Он попросил Юни Морган выйти за него замуж.
– Но только чтоб безо всякого такого, вот этого, – сказала Юни.
– О моя дорогая! – воскликнул Билли. – О моя дорогая, милая Юни!
«Милая Лайза! Я пишу, так как до сих пор не поблагодарила тебя за то, что ты тогда съездила в наш бедный старый дом („Малая унылость“ теперь оправдывает свое название!), бросив вызов снежной буре или, во всяком случае, ее последствиям, и за то, что ты рассказала мне об увиденном. И твоего мужа я тоже хочу поблагодарить – за то, что он отвез тебя на снегоходе, и за то, что это он, как я подозреваю, заколотил разбитое окно, преграждая доступ диким зверям и т. п. Не собирайте себе сокровищ на земле, где моль и ржа, не говоря уже о подростках-хулиганах, истребляют[18]. Лайза, я слышала, что ты стала христианкой – это так замечательно! Ты родилась заново? Мне всегда нравилось, как это звучит!

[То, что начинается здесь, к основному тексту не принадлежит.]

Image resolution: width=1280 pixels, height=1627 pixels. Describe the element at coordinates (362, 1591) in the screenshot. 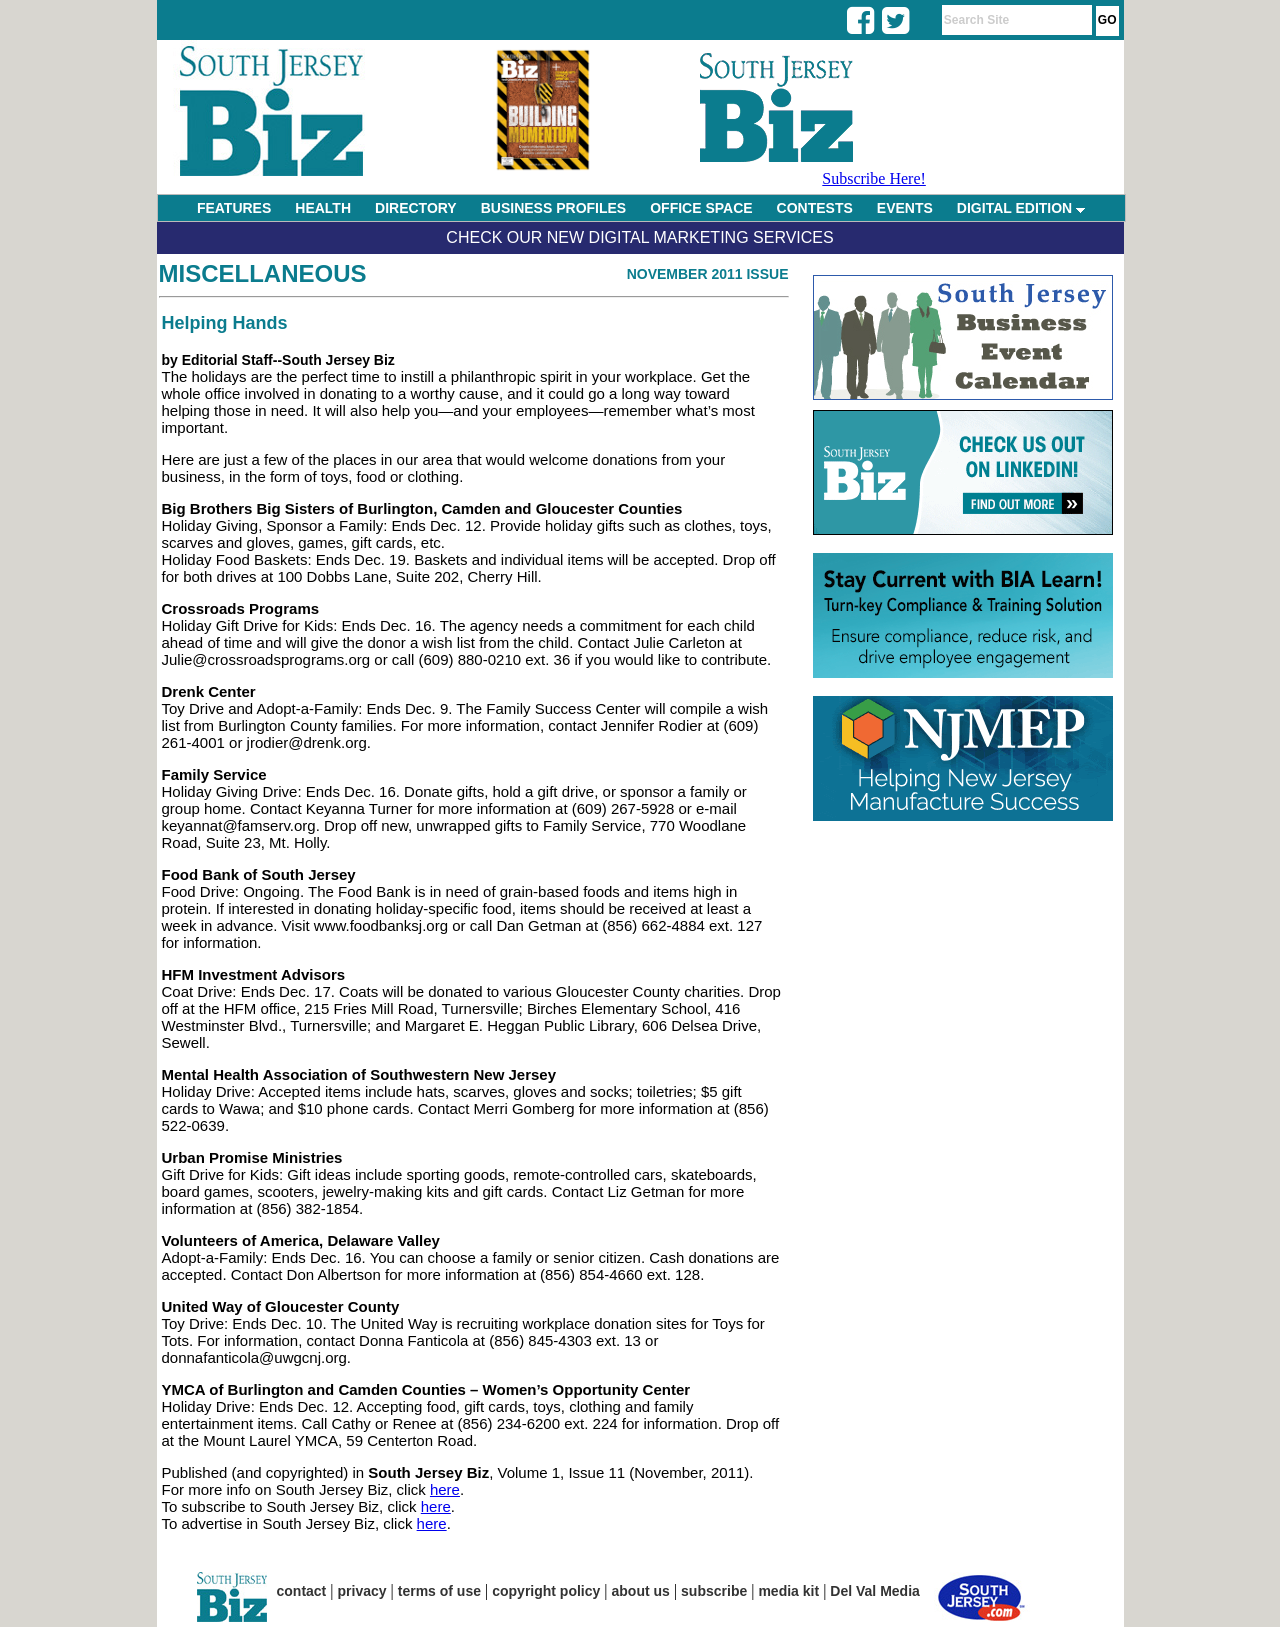

I see `privacy` at that location.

О Лайза, я знаю, что я нудная старуха, но ты и бедняжка Кенни для меня до сих пор все те же хорошенькие загорелые ребятишки, что прятались за деревьями, пугая меня, и с разбегу ныряли в пруд.

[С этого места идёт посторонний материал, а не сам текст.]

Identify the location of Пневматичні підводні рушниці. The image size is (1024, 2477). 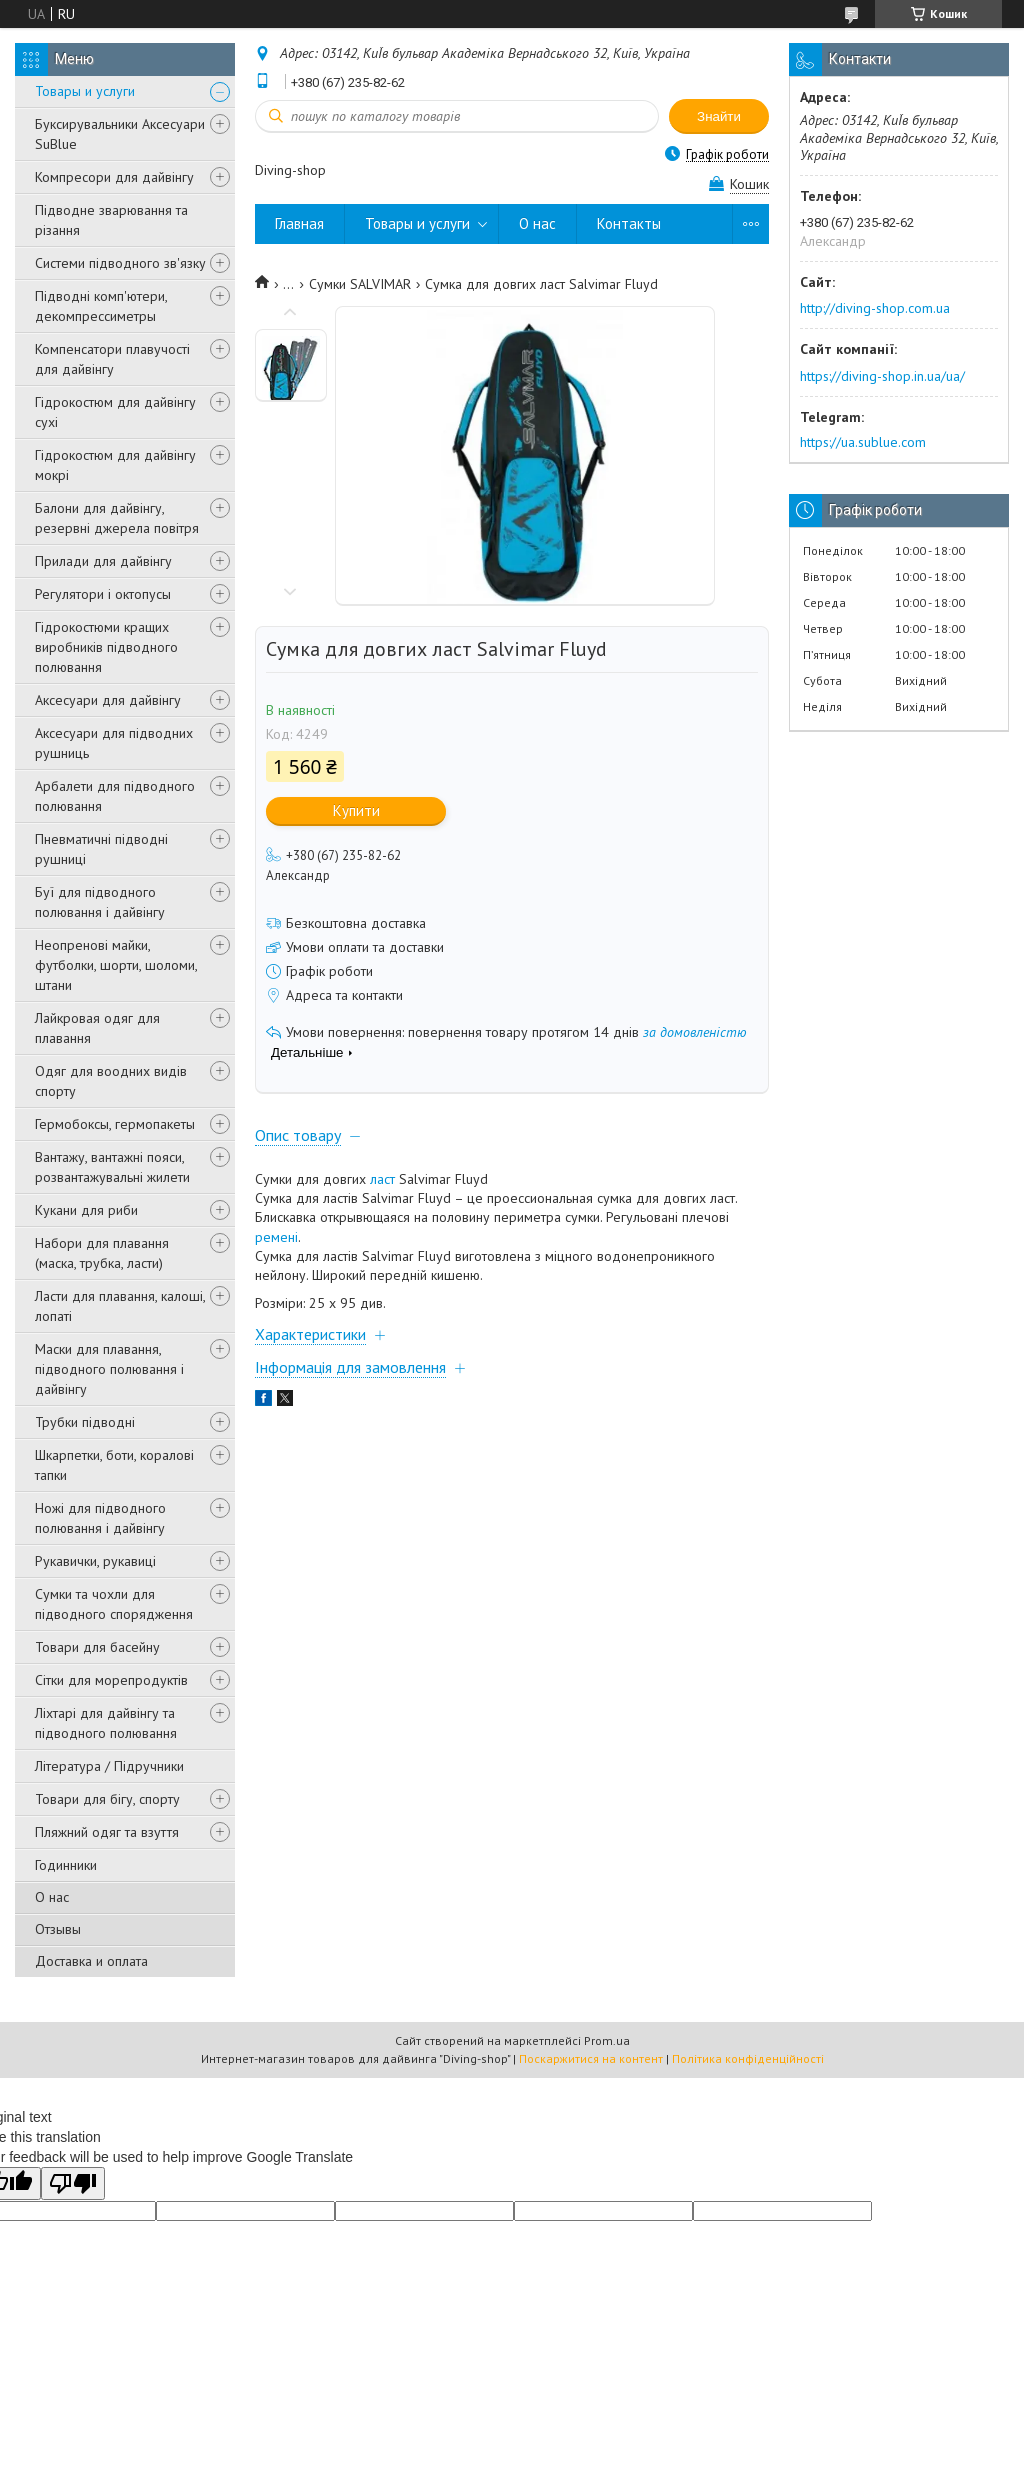
(101, 849).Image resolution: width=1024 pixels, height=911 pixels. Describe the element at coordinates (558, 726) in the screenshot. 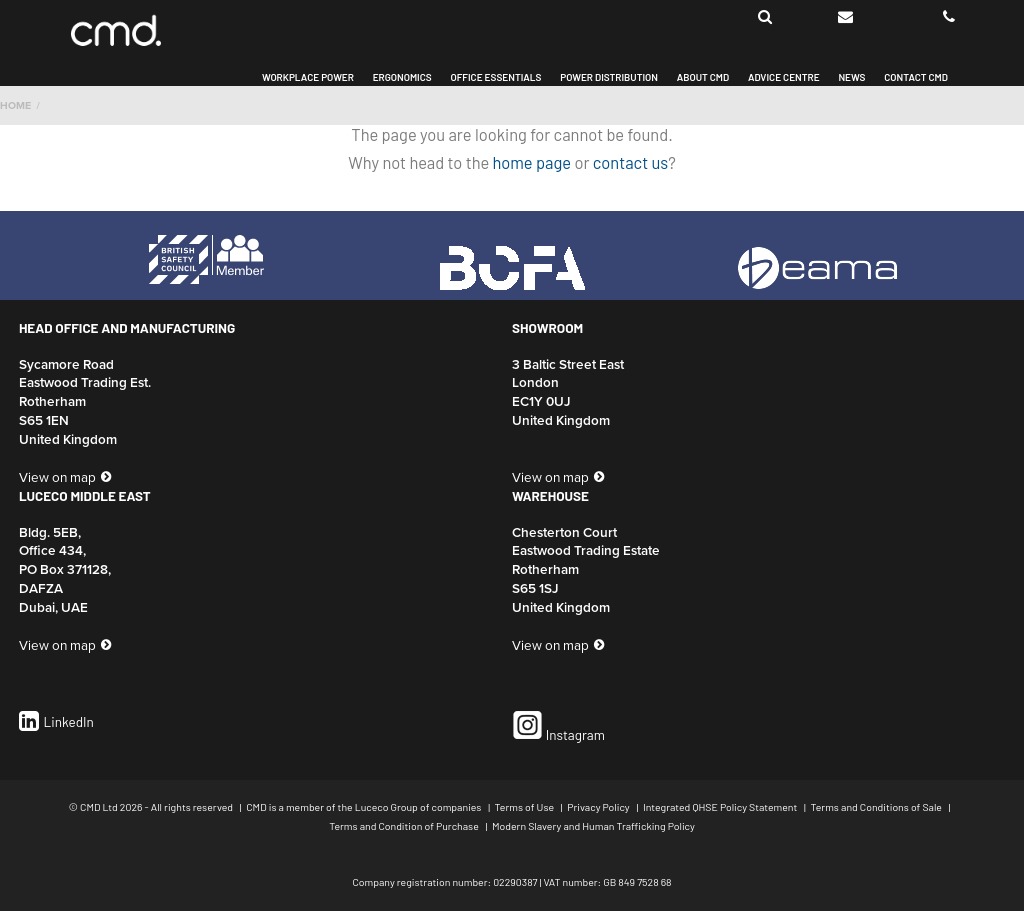

I see `Instagram` at that location.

Ладнер вовсе не предчувствовал свою смерть накануне операции – или за два дня до нее, я уже не помню точно, когда я тебе звонила. В наши дни мало кто умирает от простого коронарного шунтирования, а Ладнер к тому же вообще не осознавал, что смертен. Он просто тревожился из-за разных мелочей – например, из-за того, что не помнил, перекрыл ли воду. Подобные детали беспокоили его все больше и больше. Это единственное, в чем у него проявлялся возраст. Хотя, я полагаю, вода – не такая уж и мелочь: если бы прорвало трубы, это была бы настоящая катастрофа. Но катастрофа все равно произошла. Я с тех пор только один раз побывала в доме – посмотреть, что там и как, – и странное дело, все это показалось мне естественным. Оно как-то гармонировало со смертью Ладнера – словно так и должно быть. Мне показалось, что неестественно как раз было бы взяться за дело и убраться в доме. Хотя, я полагаю, мне все равно придется это сделать, ну или нанять кого-нибудь. У меня большое искушение: чиркнуть спичкой – и гори оно все огнем, но я полагаю, что в таком случае меня упрячут под замок.